A feitiçaria (Vuloyi) é um dos grandes flagelos da vida indígena. Esta superstição que se
apoderou do espírito bantu exerce sobre ele um poder enorme, que segundo Jonod deve-se a três
causas:
1ª., As crenças animistas (que a alma humana continua a existir além da morte,
revestindo-se de novos poderes que a tornam objecto de respeito e de temor); 2ª., o
canibalismo que talvez nunca existisse como costume no sul da África mas que foi
esporadicamente praticado nos períodos de fome e deixou no espírito das gerações
subsequentes um sentimento de repugnância e horror; 3ª., se é possível que nestas tribos
membros da comunidade acusem outros de terem morto e comido seres humanos, é
porque sabem que um indígena possesso de ódio não recua diante de coisa nenhuma
para satisfazer o seu desejo de vingança (JUNOD, 1996, p.433).
A medicina tradicional (n'anga) consiste na prática médica de cura de certos tipos de doenças
na base de ervas e raízes de arbustos. A actividade dos curandeiros diferentemente dos
feiticeiros, não é secreta e nem nocturna, é a luz do dia; Vestem-se com roupas e enfeites
especiais que fazem questão de exibir; Eles passam por uma preparação ou por uma iniciação
para exercer a sua actividade de médicos; Empregam mirhi (ervas medicinais com poder
especial); Os curandeiros são sustentáculos da ordem social e não criminosos que buscam
contrariá-la; Predizem o futuro e curam doentes; Previnem a desgraça sob todas as formas, e
lutam contra os feiticeiros.
A dança tradicional Xigubo: para as populações moçambicanas, dançar e cantar são parte da
essência humana, é, a bem dizer, celebrar a vida e a morte. Todas as regiões têm as suas danças
específicas, representações típicas das tradições, principalmente religiosas de cada etnia. São
danças que celebram os rituais de iniciação, rituais de passagem, rituais de celebração das
colheitas, de celebração dos casamentos, de celebração da morte e muitas outras, que nos dias
atuais acontecem normalmente nas regiões rurais, sempre acompanhadas por músicos e
instrumentistas (Ciríaco, 2015). Sendo assim, o Xigubo é praticado predominantemente nas
regiões das províncias de Gaza e Maputo. Tem forte ligação com a trajectória história política de
Moçambique pois sua dança representa a resistência colonial. O Xigubo também é conhecido
como “dança dos guerreiros” pois era dançado como forma de preparar os guerreiros
militarmente e também para festejar vitórias. Os dançarinos ficam alinhados em uma ou mais
filas com enfeites de fibras pelos braços e pernas.

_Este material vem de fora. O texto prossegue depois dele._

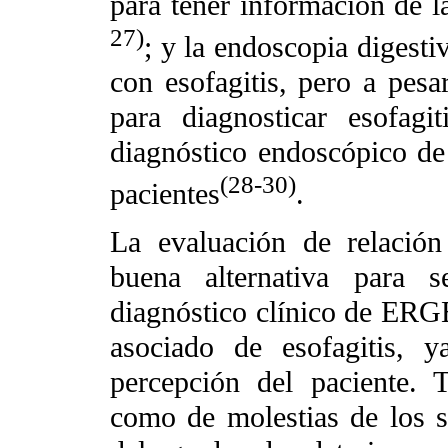
para tener información de l
27)
; y la endoscopia digest
con esofagitis, pero a pes
para diagnosticar esofagi
diagnóstico endoscópico de
(28-30)
pacientes
.
La evaluación de relación
buena alternativa para 
diagnóstico clínico de ERG
asociado de esofagitis, 
percepción del paciente. 
como de molestias de los s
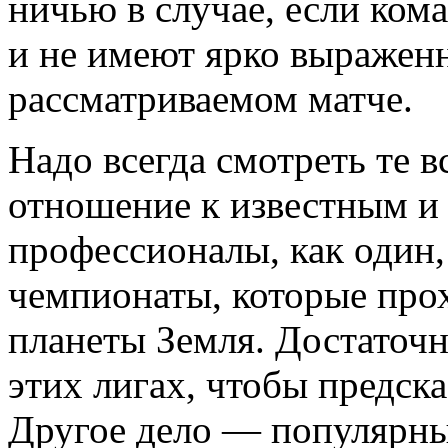
ничью в случае, если ко
и не имеют ярко выраженн
рассматриваемом матче.
Надо всегда смотреть те 
отношение к известным и
профессионалы, как один, 
чемпионаты, которые прох
планеты Земля. Достаточн
этих лигах, чтобы предск
Другое дело — популярны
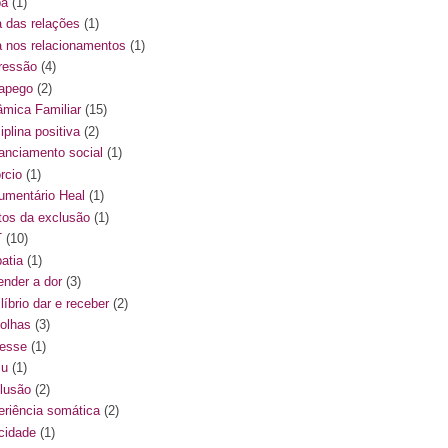
pa
(1)
a das relações
(1)
a nos relacionamentos
(1)
ressão
(4)
apego
(2)
âmica Familiar
(15)
iplina positiva
(2)
tanciamento social
(1)
rcio
(1)
umentário Heal
(1)
itos da exclusão
(1)
T
(10)
atia
(1)
ender a dor
(3)
líbrio dar e receber
(2)
olhas
(3)
resse
(1)
lu
(1)
lusão
(2)
eriência somática
(2)
icidade
(1)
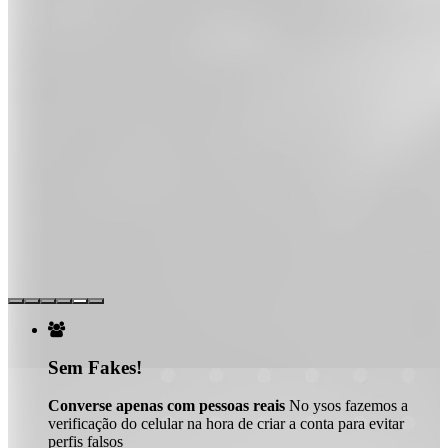

Sem Fakes!
Converse apenas com pessoas reais
No ysos fazemos a
verificação do celular na hora de criar a conta para evitar
perfis falsos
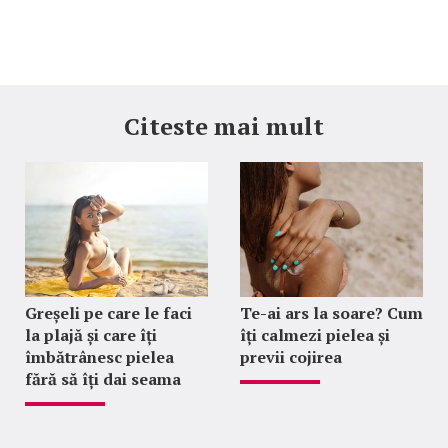
Citeste mai mult
Greșeli pe care le faci
Te-ai ars la soare? Cum
la plajă și care îți
îți calmezi pielea și
îmbătrânesc pielea
previi cojirea
fără să îți dai seama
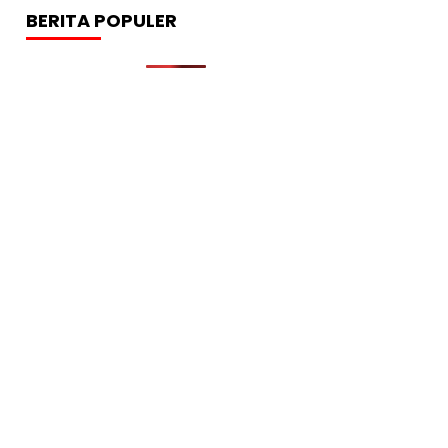
BERITA POPULER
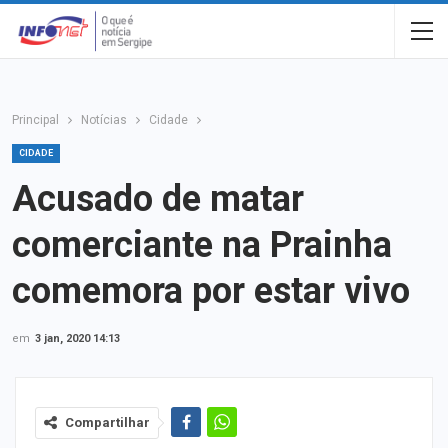
Principal
Notícias
Cidade
CIDADE
Acusado de matar
comerciante na Prainha
comemora por estar vivo
em
3 jan, 2020 14:13
Compartilhar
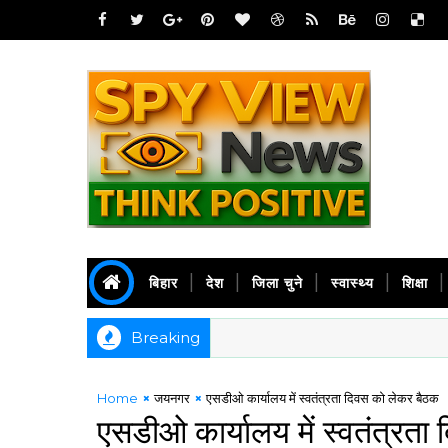
बिहार
देश
जिला चुने
स्वास्थ्य
शिक्षा
Breaking
Home
जयनगर
एसडीओ कार्यालय में स्वतंत्रता दिवस को लेकर बैठक
एसडीओ कार्यालय में स्वतंत्रत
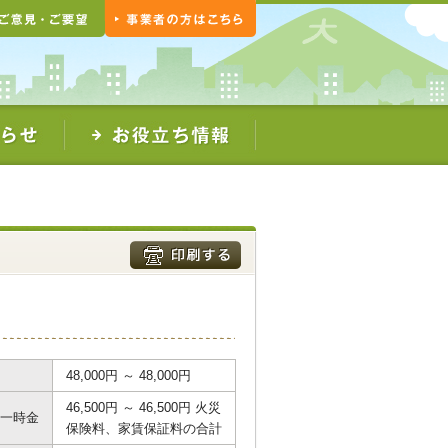
48,000円 ～ 48,000円
46,500円 ～ 46,500円 火災
一時金
保険料、家賃保証料の合計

Os cantos trazem letras que relatam vitórias e
feitos históricos, assim como acontecimentos sociais (Rhormens, 2013).
A poligamia-a palavra Poligamia deriva do grego poli “várias” mais gino “mulher” bastante
comum entre os povos, designadamente entre os indivíduos de cultura islâmica, a mesma
consiste no facto de um homem ter várias esposas ou várias mulheres partilharem entre elas o
mesmo homem (Tiago, 2014). Para confirmar a existência deste fenómeno entre os tsongas,
vejamos oque vem no seguinte extracto:
A poligamia pratica-se uniformemente em toda a tribo. Isto não quer dizer que
todos os homens possuam muitas mulheres; a regra de história natural segundo a
qual o número de homens é pouco mais ou menos equivalente ao número de
mulheres, regra que foi reconhecida exacta em fisiologia, verifica-se também
entre os indígenas e, em tempos vulgares, as mulheres não são mais numerosas
que os homens nas tribos bantu. Muitos homens são monógamos, não que o
desejem mas por força das circunstâncias. Nas povoações arredores da cidade de
Lourenço Marques, o chefe da povoação tem normalmente duas a três mulheres.

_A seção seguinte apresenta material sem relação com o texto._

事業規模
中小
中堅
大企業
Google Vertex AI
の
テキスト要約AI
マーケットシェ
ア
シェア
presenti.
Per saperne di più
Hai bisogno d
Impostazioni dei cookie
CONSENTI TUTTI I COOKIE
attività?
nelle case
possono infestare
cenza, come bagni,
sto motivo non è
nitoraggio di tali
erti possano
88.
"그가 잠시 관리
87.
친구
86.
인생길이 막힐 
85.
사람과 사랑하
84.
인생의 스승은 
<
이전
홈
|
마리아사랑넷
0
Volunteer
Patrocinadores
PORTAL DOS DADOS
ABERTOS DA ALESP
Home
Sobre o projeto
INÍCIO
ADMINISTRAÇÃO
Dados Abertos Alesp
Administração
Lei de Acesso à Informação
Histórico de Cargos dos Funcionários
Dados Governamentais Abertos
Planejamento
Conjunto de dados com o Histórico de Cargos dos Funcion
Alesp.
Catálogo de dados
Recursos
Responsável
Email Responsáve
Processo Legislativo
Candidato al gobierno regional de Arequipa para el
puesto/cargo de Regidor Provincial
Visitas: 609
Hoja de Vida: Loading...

Na região de Gaza os chefes vão mais longe, ou pelo menos, faziam-no noutros
tempos, sob o domínio de Ngungunyana (JUNOD,1996, p. 260).
O maior grupo étnico presente no país é o Macua, correspondendo a cerca de 37% da população.
A etnia macua é uma população ou grupo social que apresenta relativa homogeneidade cultural e
linguística, compartilhando história e origem comuns. A língua comum destas populações é
emakhuwa, termo que também significa a maneira de ser, a cultura e os usos e costumes dos
Macua. Associada às influências muçulmanas e portuguesas, com a maior parcela de crença
muçulmana e com estrutura familiar baseada no matriarcalismo.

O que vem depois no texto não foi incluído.